Parce que, monsieur le président, à ce moment-là, nous croyions en la République. On expliquait à Shaïna que nous vivions en France, que les policiers la protégeraient, que les médecins la soigneraient. Au lieu de ça, les médecins ont trouvé «qu’elle se déshabillait facilement», la policière qui a recueilli sa plainte a estimé «qu’elle ne manifestait aucune émotion». Parce que nous sommes fiers d’être Français, nous nous sommes dit que c’était un cas isolé, que deux fois de suite, nous étions tombés sur des gens indélicats au mieux, incompétents au pire. Mais que la République avait le droit de faire des erreurs de casting.
Alors, nous avons continué à y croire, parce que les valeurs de la France sont trop belles. Nous avons continué à y croire, parce que nous vivions dans le pays des droits de l’homme, de la pensée libre. Dans un pays développé, qui protège ses citoyennes, surtout les plus jeunes. Dans un pays où on ne laisse pas une adolescente à peine lycéenne se faire violer sans rien dire.
Pourtant, depuis 2017, j’entends le pire à propos de ma sœur. Alors laissez-moi, monsieur le président, vous dire la vérité. Shaïna était la bonté, la gentillesse, la liberté.
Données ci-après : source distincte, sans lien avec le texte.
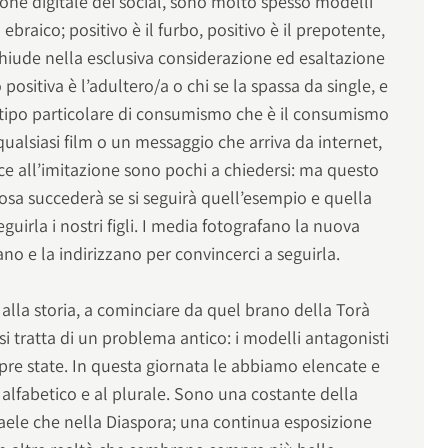
one digitale dei social, sono molto spesso modelli
a ebraico; positivo è il furbo, positivo è il prepotente,
i chiude nella esclusiva considerazione ed esaltazione
 positiva è l’adultero/a o chi se la spassa da single, e
tipo particolare di consumismo che è il consumismo
qualsiasi film o un messaggio che arriva da internet,
ce all’imitazione sono pochi a chiedersi: ma questo
osa succederà se si seguirà quell’esempio e quella
uirla i nostri figli. I media fotografano la nuova
no e la indirizzano per convincerci a seguirla.
 alla storia, a cominciare da quel brano della Torà
 si tratta di un problema antico: i modelli antagonisti
mpre state. In questa giornata le abbiamo elencate e
e alfabetico e al plurale. Sono una costante della
Israele che nella Diaspora; una continua esposizione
Elle était une lumière qu’ils ont brusquement éteinte avant qu’elle n’ait eu le temps de briller totalement. Shaïna était un soleil, et aujourd’hui elle est morte. Malgré sa première agression, elle avait continué à vivre, à aimer. Elle avait même fini par fréquenter un garçon dont elle était tombée enceinte. Il l’a brûlée vive, parce qu’elle était une «pute». Non, elle était un soleil.
Il a brûlé ma sœur, mais j’ai continué à y croire, parce que j’étais en France, et que la justice était aveugle et indépendante. Alors, j’ai attendu, sagement, que les procès aient lieu. Les premiers agresseurs de Shaïna sont arrivés au tribunal, libres, avec un sourire arrogant, mais tout de même crispé. Ils en sont ressortis tout aussi libres, mais plus arrogants encore et plus du tout crispés. Ils ont quitté le tribunal en nous insultant, parce que ma sœur était un soleil. J’ai continué à compter mes larmes et à serrer les poings, le plus important était à venir. Son assassin allait être jugé quelques semaines après. Il n’a pas avoué. Le verdict a été rendu. Il m’a nargué. Et personne n’a fait appel. Il ressortira de prison avant ses 35 ans au pire, mais sans doute bien avant. Les années de la vie de Shaïna ne couvriront pas sa peine de prison, et il aura devant lui l’autoroute d’une existence.
Aujourd’hui, ma colère est intacte, mais plus ma confiance. Chaque jour, je me dis que j’aurais dû la venger, parce que la machine judiciaire était grippée ce jour-là.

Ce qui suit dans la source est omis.